Ingredients:
• 2 – Onions peeled and quartered
• 2 inch piece – ginger, finely chopped
• 2 – Garlic cloves, peeled
• 2-3 tbsp – mild or medium curry paste
• 4 tbsp – water
• 1.5 pounds – Potatoes
• Vegetable oil for deep frying
• 3 tbsp – vegetable Ghee or oil
• 2/3 cup – plain yogurt
• 2/3 cup – heavy Cream
• 3 tbsp – chopped fresh Mint
• Salt and freshly ground black pepper
• 1/2 bunch scallions (trimmed and chopped)
Method:
- Place onions, ginger, garlic, curry paste, and water in a blender or food processor.
- Process until smooth, scraping down the sides of machine and blending again, if necessary.
- Cut potatoes into quarter in size and pat dry with paper towels.
- Heat oil in deep fat fryer to 350 F and fry the potatoes, in batches, for about 5 minutes or until golden brown.
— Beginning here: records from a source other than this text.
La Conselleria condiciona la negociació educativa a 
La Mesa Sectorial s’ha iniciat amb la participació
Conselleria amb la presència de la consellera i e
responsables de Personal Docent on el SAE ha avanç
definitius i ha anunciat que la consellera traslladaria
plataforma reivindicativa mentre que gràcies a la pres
- Remove from the pan and drain on paper towels.
- Heat ghee or oil in a large skillet, add curry and onion mixture.
- Fry gently for 2 minutes and keep stirring all the time.
- Add yogurt, cream, 2 tbsp of mint and mix well.
- Add fried potatoes and stir until coated in the sauce.
- Cook for a further 5-7 minutes or until heated.
- The sauce thickens by stirring frequently.
- Season with salt and pepper to taste.
- Sprinkle remaining mint and sliced scallions. Serve immediately.